A decision to lift the suspension of administering the Johnson & Johnson vaccine might occur by Friday, White House chief medical adviser Dr. Anthony Fauci said Sunday on ABC's "This Week."
"But no indication they will stop using it?" "This Week" Co-Anchor Martha Raddatz asked Fauci.
"I really don't think so, Martha," Fauci responded, stressing that he did not want to get too far ahead of federal regulators. "I believe we'll get back with it and there might be some restrictions. Not sure what that will be, whether they'll be age or sex or whether they'll just come back with a warning of some sort."

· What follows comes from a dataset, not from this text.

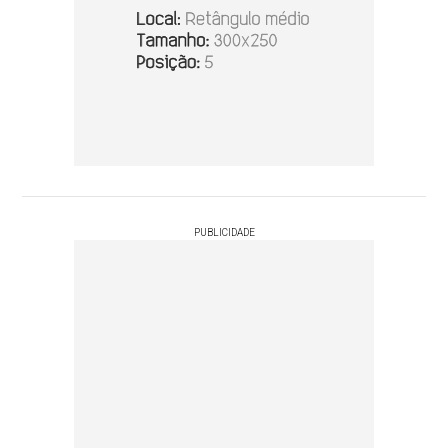
PUBLICIDADE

The pause was initiated to investigate the cause of rare blood clots in women who received the J&J vaccine.
"Dr. Fauci, as you said, this is a very rare disorder. There have been six known cases of illness and one fatality out of 7 million shots. Almost all of those affected were women in the 18 to 49 age group. So why not just pause that age group and women?" Raddatz pressed.
"They want to make sure that they're not missing something," Fauci responded. "So if you're going to pause, you might as well just pause, period, and then get back into it as soon as you possibly can."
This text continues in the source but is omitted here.